Respondent has demonstrated a bad-faith pattern of registering and using trademark-related domain names, including other domain names containing Complainant’s ENTERPRISE mark.  Respondent was previously found to have registered and used thirty-one (31) domain names in bad faith, and as recently as November of 2006 was found to have registered and used three domain names incorporating Complainant’s ENTERPRISE mark in bad faith.  See Government of Canada v. David Bedford a.k.a. DomainBaron.com, D2001-0470 (WIPO June 30, 2001); see also Enterprise Rent-A-Car Co. v. DomainBaron.com (this domain is for sale), FA 808193 (Nat. Arb. Forum Nov. 14, 2006).  Therefore, the Panel finds that Respondent’s registration and use of the <enterprisecars.net> domain name constitutes bad faith pursuant to Policy ¶ 4(b)(ii).  See Stevens v. Modern Ltd.-Cayman Web Dev., FA 250005 (Nat. Arb. Forum May 17, 2004) (“Registration and use of a domain name to prevent Complainant from reflecting its mark in a corresponding domain name through a pattern of such conduct evidences bad faith registration and use of a domain name pursuant to Policy 4(b)(ii).”); see also Sport Supply Group, Inc. v.
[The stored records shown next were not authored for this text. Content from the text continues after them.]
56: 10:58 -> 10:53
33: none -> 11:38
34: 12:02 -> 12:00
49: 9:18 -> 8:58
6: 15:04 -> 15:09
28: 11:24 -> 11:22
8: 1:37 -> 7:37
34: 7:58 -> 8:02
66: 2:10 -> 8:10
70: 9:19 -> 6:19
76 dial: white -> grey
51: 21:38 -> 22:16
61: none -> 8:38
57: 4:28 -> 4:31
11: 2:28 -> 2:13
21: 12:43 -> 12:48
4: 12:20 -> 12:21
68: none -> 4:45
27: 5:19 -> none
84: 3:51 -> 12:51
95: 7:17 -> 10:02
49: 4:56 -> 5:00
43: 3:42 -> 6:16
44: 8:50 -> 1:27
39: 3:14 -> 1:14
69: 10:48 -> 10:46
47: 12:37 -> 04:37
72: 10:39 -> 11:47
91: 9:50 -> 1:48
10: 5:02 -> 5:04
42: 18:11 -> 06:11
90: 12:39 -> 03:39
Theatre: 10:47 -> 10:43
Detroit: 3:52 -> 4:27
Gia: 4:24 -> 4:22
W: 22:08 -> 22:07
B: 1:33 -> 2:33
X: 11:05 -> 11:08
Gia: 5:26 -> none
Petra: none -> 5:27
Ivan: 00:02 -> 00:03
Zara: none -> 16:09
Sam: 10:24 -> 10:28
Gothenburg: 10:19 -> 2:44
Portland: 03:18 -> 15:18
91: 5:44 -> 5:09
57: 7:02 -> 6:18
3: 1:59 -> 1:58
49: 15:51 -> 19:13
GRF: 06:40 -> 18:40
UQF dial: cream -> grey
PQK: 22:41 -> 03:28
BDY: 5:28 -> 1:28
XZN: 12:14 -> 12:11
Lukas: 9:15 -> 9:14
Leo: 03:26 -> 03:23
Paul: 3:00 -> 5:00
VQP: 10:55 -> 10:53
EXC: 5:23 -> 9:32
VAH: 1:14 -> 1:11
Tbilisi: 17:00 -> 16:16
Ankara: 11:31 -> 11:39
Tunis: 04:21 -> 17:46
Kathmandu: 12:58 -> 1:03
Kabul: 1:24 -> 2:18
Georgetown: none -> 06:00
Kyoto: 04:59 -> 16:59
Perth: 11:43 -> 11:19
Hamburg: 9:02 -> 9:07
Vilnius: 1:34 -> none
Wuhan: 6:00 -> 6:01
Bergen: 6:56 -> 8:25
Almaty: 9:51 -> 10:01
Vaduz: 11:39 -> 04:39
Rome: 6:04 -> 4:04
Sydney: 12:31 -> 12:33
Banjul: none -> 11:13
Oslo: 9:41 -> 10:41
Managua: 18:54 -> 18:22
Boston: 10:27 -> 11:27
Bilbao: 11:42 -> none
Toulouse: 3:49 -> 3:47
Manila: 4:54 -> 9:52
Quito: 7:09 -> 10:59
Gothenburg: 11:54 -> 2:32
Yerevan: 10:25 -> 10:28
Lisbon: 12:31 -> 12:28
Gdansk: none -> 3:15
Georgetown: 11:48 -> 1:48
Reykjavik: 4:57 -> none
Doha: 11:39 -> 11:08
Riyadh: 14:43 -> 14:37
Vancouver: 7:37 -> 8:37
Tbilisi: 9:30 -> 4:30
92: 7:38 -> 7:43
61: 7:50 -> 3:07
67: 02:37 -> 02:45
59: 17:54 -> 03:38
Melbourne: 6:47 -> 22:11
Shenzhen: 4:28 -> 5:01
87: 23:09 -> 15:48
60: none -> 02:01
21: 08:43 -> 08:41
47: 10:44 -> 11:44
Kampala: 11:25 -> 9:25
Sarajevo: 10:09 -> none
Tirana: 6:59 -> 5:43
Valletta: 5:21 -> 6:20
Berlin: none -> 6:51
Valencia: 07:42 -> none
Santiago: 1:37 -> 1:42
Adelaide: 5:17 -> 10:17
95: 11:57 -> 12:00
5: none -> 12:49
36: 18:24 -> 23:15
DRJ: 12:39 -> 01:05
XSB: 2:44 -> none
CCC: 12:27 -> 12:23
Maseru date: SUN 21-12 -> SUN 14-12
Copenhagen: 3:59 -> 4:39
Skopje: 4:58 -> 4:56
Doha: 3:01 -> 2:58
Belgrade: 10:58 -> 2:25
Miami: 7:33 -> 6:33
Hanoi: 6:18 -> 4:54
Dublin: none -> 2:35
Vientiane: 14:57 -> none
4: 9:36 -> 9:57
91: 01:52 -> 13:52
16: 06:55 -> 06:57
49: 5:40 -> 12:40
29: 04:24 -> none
Lang, D2004-0829 (WIPO Dec. 10, 2004)(“[Respondent] registered the <usgames.com> domain name in order to prevent [Complainant] from reflecting its U.S. GAMES Mark in a corresponding domain name [pursuant to Policy ¶ 4(b)(ii)].  The pattern of such conduct is established, inter alia, by the public decisions of two different UDRP proceedings [against] Respondent.”). 

 

Respondent is using the <enterprisecars.net> domain name to display hyperlinks that lead to the websites of Complainant’s competitors.  This is likely to disrupt Complainant’s business by diverting potential customers looking for vehicle rental, leasing, and sales services away from Complainant.  Therefore, the Panel finds that Respondent’s registration and use of the disputed domain name constitutes bad faith pursuant to Policy ¶ 4(b)(iii).  See Tesco Pers. Fin. Ltd. v. Domain Mgmt. Svcs. c/o Corporate Mgmt., FA 877982 (Nat. Arb. Forum Feb. 13, 2007) (finding that the respondent registered and used the disputed domain name in bad faith pursuant to Policy ¶ 4(b)(iii) when the disputed domain name resolved to a website that displayed commercial links to the websites of the complainant’s competitors); see also Puckett, Individually v. Miller, D2000-0297 (WIPO June 12, 2000) (finding that the respondent has diverted business from the complainant to a competitor’s website in violation of Policy ¶ 4(b)(iii)).

 

Respondent’s <enterprisecars.net> domain name, which is confusingly similar to Complainant’s ENTERPRISE mark, is likely to cause confusion among customers searching for Complainant’s vehicle rental, leasing, and sales services.  Specifically, customers may become confused as to the affiliation, endorsement, or sponsorship of the competing services advertised by the links on Respondent’s website.  Respondent presumably receives click-through fees for each misdirected Internet user, and is therefore attempting to commercially benefit from this likelihood of confusion between Respondent’s domain name and the goodwill associated with Complainant’s ENTERPRISE mark.  Therefore, the Panel finds that Respondent’s registration and use of the <enterprisecars.net> domain name constitutes bad faith pursuant to Policy ¶ 4(b)(iv).  See Metropolitan Life Ins. Co. v. Bonds, FA 873143 (Nat. Arb. Forum Feb. 16, 2007) (“The Panel finds such use to constitute bad faith registration and use pursuant to Policy ¶ 4(b)(iv), because [r]espondent is taking advantage of the confusing similarity between the <metropolitanlife.us> domain name and Complainant’s METLIFE mark in order to profit from the goodwill associated with the mark.”); see also Identigene, Inc. v. Genetest Labs., D2000-1100 (WIPO Nov. 30, 2000) (finding bad faith where the respondent's use of the domain name at issue to resolve to a website where similar services are offered to Internet users is likely to confuse the user into believing that the complainant is the source of or is sponsoring the services offered at the site).   

 

The Panel finds that Policy ¶ 4(a)(iii) has been satisfied.

 

DECISION

Having established all three elements required under the ICANN Policy, the Panel concludes that relief shall be GRANTED.

 

Accordingly, it is Ordered that the <enterprisecars.net> domain name be TRANSFERRED from Respondent to Complainant.